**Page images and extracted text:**
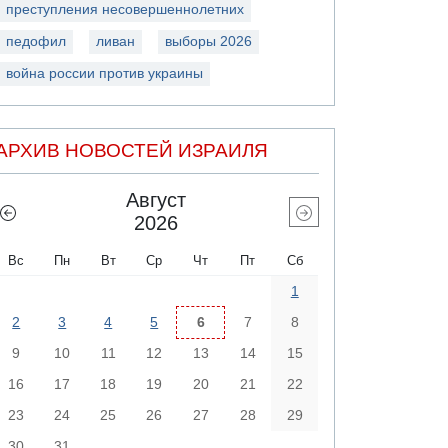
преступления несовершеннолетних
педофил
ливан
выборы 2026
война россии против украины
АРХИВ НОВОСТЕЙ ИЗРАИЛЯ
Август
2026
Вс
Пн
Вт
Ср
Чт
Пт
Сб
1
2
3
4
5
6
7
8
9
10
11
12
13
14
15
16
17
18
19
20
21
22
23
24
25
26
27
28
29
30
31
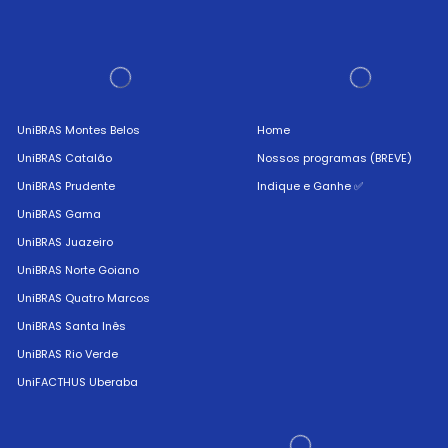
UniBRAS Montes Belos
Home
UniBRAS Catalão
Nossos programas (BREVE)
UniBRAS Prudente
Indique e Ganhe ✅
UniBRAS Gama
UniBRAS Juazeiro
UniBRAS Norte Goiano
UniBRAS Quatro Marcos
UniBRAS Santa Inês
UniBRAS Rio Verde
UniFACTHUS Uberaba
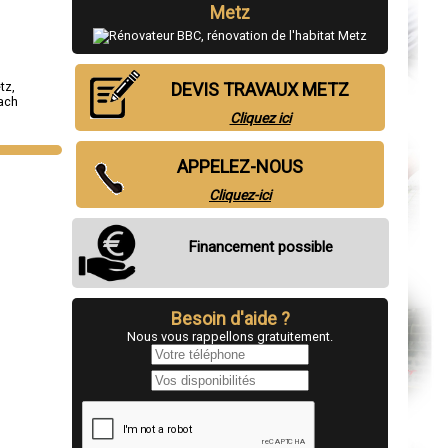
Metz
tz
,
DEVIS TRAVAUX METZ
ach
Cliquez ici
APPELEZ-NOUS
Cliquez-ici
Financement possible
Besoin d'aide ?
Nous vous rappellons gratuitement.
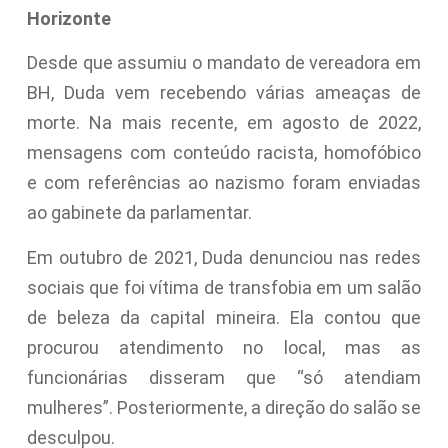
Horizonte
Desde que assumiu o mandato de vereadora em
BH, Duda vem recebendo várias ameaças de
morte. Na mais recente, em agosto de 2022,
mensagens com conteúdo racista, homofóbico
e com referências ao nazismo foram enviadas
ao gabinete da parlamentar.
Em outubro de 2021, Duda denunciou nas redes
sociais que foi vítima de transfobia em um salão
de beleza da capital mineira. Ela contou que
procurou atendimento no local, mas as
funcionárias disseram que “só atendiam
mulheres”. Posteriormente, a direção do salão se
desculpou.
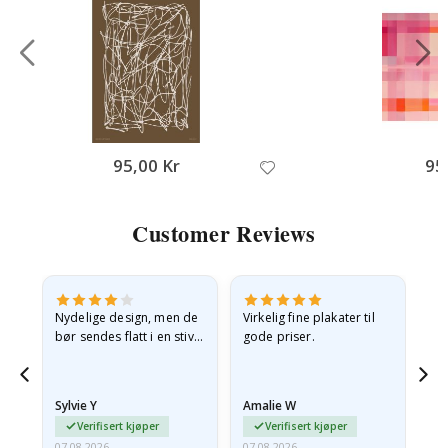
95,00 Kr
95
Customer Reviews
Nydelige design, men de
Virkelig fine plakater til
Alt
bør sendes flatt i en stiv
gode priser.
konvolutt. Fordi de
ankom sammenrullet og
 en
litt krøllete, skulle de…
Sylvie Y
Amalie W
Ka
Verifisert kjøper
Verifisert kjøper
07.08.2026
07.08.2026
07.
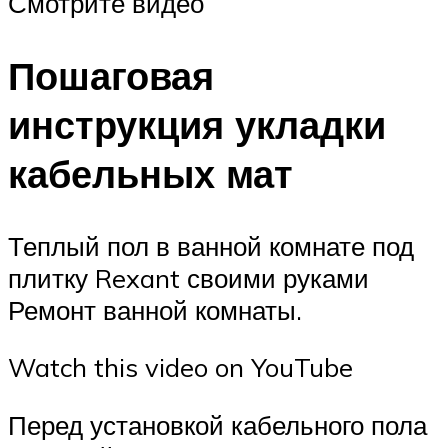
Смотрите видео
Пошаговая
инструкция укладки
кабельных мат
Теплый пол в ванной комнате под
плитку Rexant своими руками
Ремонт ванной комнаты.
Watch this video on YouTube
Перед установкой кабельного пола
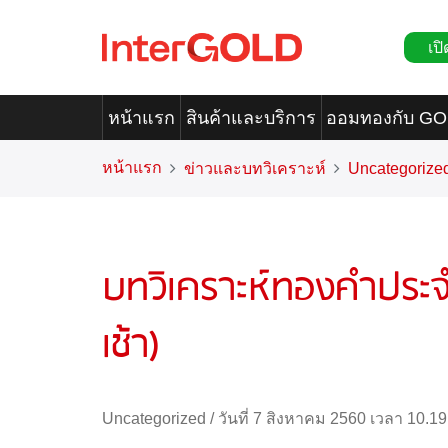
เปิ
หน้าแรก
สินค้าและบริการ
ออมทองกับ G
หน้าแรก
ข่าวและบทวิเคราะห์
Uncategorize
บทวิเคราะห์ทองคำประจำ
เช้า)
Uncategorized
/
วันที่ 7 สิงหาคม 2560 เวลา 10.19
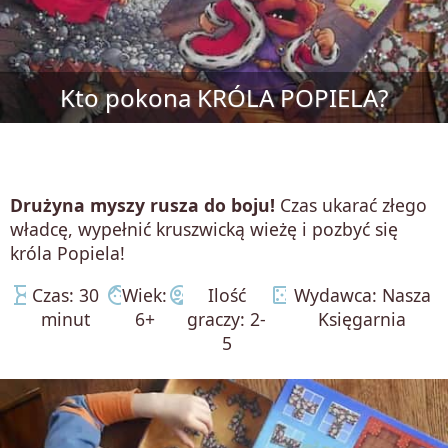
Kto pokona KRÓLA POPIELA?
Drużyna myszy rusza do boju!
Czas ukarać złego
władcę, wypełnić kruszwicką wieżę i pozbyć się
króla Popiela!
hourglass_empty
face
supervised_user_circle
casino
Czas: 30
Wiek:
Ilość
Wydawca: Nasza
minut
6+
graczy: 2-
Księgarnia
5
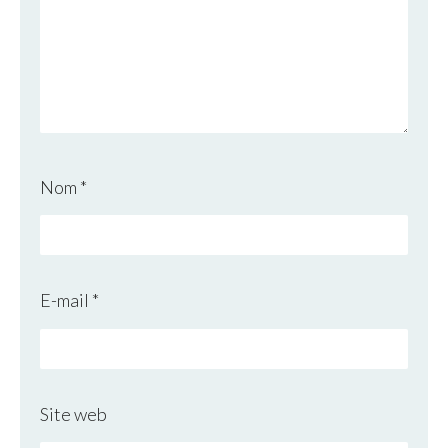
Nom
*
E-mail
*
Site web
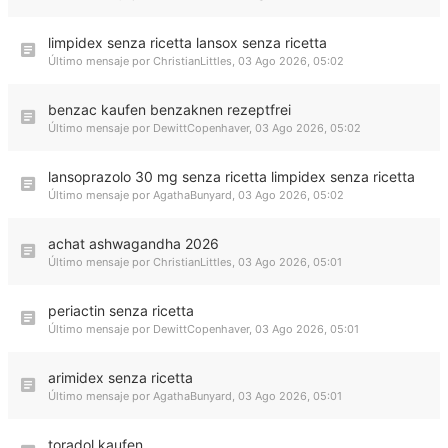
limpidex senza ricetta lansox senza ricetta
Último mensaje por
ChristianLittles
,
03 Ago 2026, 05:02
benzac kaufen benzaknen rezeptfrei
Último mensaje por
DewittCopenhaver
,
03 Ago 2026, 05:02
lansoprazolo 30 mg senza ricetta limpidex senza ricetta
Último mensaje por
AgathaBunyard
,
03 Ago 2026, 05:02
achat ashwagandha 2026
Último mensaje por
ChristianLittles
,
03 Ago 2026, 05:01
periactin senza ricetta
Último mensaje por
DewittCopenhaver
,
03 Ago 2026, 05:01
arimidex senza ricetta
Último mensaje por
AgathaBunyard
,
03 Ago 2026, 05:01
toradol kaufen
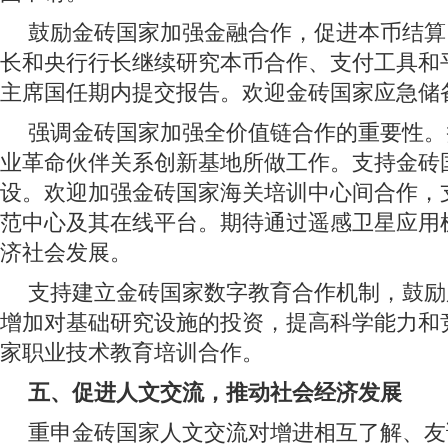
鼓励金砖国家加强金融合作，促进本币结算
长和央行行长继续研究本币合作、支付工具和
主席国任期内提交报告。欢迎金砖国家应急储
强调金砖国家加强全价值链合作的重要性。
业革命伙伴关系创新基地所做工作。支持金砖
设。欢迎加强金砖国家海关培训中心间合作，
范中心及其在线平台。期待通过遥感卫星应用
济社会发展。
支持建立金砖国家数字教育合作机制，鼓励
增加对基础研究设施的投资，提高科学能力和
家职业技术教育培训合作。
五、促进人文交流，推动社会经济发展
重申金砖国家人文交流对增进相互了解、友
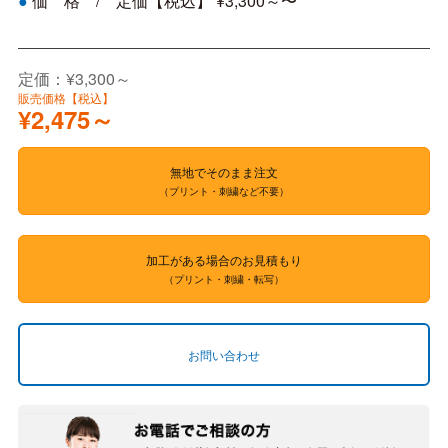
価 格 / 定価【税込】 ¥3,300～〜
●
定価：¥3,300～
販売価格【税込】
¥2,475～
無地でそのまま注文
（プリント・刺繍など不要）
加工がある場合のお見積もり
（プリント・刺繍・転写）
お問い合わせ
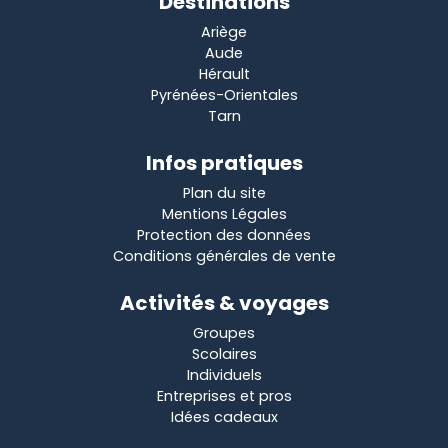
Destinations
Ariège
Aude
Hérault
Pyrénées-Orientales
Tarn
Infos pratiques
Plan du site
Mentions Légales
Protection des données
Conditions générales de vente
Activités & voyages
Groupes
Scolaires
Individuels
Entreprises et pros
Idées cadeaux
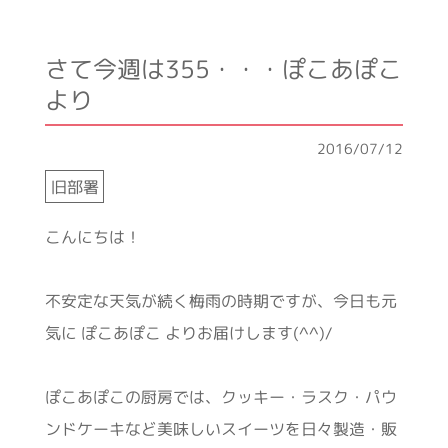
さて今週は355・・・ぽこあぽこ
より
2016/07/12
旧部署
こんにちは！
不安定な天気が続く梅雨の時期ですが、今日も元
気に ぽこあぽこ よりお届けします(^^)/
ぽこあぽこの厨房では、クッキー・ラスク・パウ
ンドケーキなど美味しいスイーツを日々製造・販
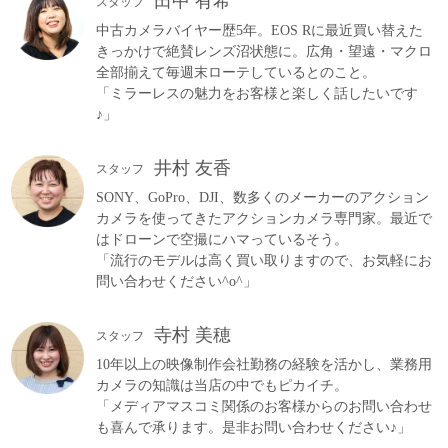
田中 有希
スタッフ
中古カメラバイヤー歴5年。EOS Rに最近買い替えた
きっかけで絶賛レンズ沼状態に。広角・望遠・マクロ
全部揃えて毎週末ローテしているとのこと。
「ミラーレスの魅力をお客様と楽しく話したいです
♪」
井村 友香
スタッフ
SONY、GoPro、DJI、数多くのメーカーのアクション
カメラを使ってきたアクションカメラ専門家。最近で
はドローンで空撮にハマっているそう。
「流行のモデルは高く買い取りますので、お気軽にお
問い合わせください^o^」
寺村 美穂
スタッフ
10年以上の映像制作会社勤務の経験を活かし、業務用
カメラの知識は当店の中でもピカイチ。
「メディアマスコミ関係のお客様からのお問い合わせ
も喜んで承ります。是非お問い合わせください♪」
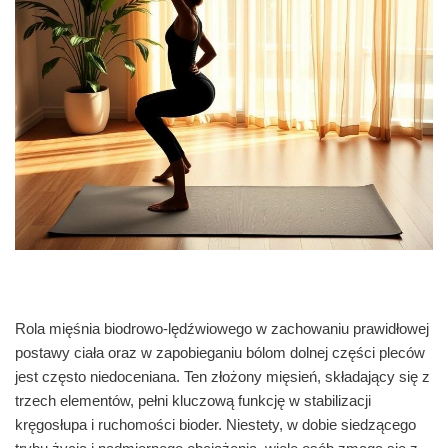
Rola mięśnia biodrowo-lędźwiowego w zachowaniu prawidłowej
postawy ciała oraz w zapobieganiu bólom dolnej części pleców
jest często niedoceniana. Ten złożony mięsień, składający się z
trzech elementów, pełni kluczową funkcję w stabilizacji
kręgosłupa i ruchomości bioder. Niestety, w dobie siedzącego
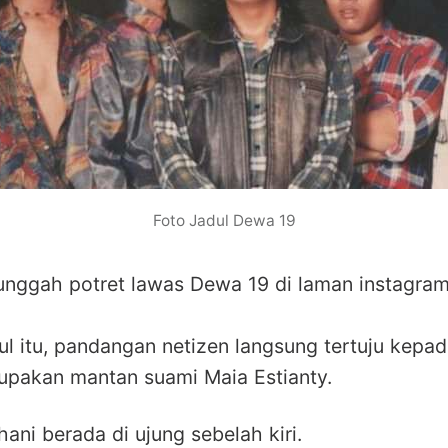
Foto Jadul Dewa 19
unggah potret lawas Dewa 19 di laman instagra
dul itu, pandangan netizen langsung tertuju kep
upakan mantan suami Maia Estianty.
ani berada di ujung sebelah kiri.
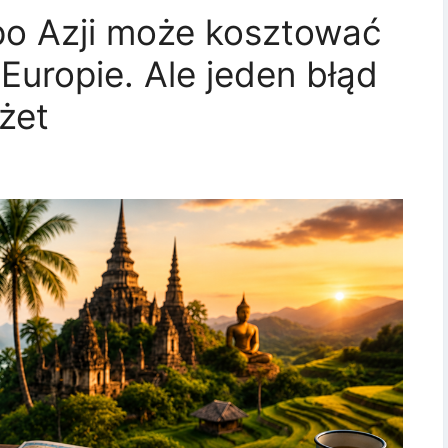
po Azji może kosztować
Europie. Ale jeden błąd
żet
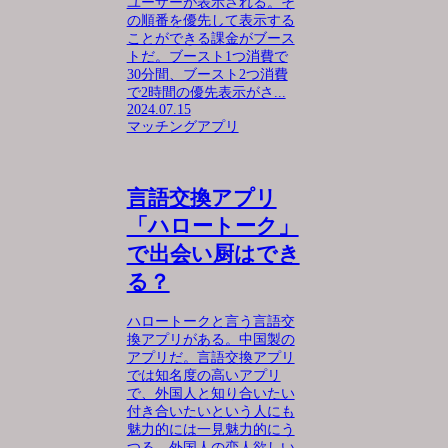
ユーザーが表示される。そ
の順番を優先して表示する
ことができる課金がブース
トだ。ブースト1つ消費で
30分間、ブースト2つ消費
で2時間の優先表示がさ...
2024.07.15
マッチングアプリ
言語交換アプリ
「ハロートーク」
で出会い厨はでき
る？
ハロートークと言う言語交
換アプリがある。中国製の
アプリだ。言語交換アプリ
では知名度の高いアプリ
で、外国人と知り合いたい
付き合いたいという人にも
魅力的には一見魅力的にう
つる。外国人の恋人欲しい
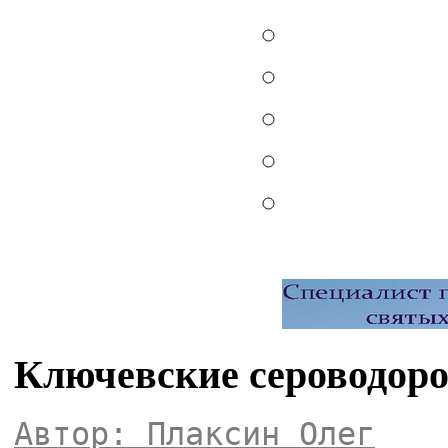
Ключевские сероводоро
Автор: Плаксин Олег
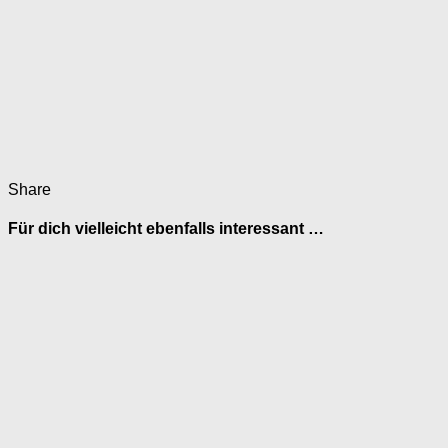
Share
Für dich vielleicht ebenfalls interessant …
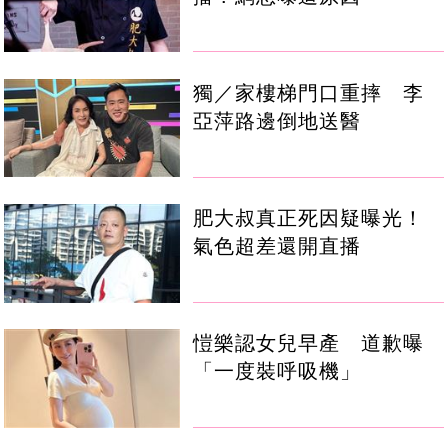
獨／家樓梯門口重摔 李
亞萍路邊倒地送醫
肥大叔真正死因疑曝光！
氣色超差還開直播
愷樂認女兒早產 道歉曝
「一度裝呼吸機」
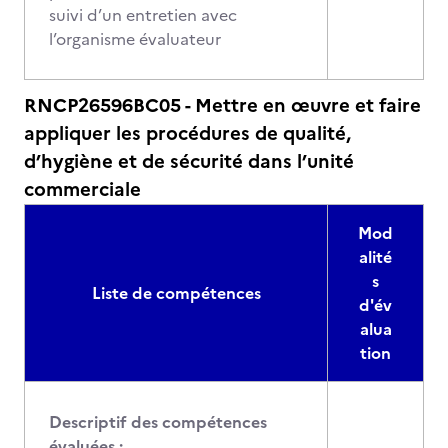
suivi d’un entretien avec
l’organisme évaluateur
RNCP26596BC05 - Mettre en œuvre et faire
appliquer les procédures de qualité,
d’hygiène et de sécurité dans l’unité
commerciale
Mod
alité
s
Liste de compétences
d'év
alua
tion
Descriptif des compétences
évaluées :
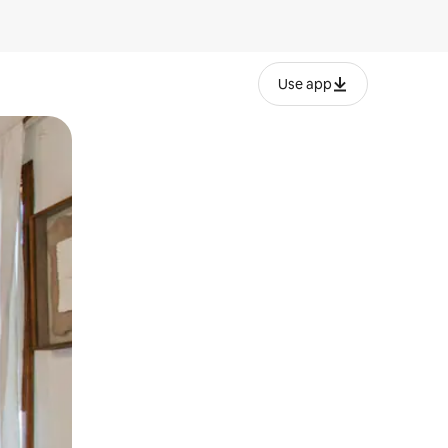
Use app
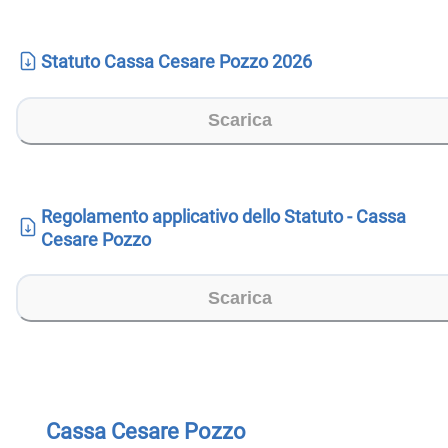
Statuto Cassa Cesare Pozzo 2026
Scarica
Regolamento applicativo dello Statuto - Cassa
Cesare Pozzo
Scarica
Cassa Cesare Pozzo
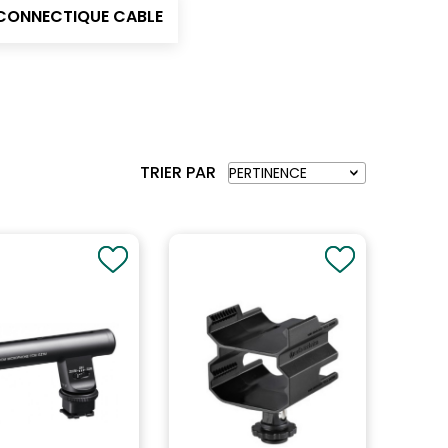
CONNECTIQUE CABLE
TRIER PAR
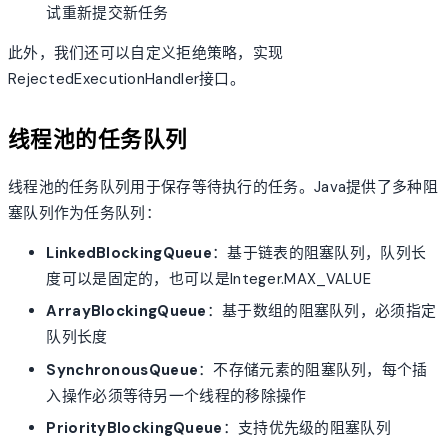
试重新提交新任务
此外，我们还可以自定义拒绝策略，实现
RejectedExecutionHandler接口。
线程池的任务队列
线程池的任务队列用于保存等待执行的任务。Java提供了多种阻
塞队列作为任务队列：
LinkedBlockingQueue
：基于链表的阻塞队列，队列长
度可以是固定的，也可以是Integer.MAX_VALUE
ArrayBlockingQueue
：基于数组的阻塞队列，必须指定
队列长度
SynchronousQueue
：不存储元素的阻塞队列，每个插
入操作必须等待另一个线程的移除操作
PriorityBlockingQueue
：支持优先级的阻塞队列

**Required action:** How many lines of the records contain the word "Statuto"? Reply with the number and nothing else.

**Reply to the exercise:** 2